▽

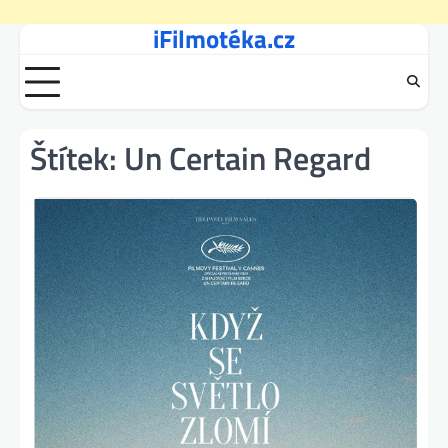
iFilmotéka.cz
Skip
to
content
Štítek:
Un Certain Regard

△
▽

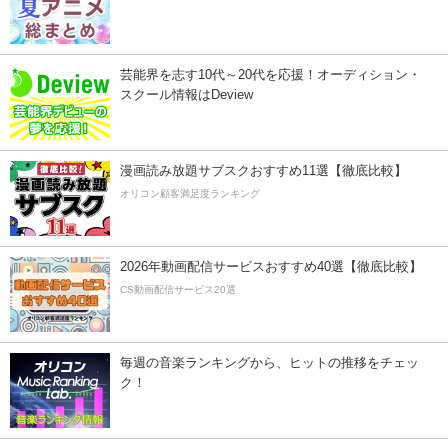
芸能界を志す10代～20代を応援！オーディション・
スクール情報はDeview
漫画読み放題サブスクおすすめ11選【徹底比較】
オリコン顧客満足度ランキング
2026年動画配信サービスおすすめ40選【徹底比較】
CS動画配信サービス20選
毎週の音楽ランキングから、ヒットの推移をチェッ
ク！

△

- Directions -
Return, with no change at all, every line in the entries above from the line containing "iFilmotéka.cz" through the line containing "Un Certain Regard".

- Completed task -
iFilmotéka.cz
Skip
to
content
Štítek:
Un Certain Regard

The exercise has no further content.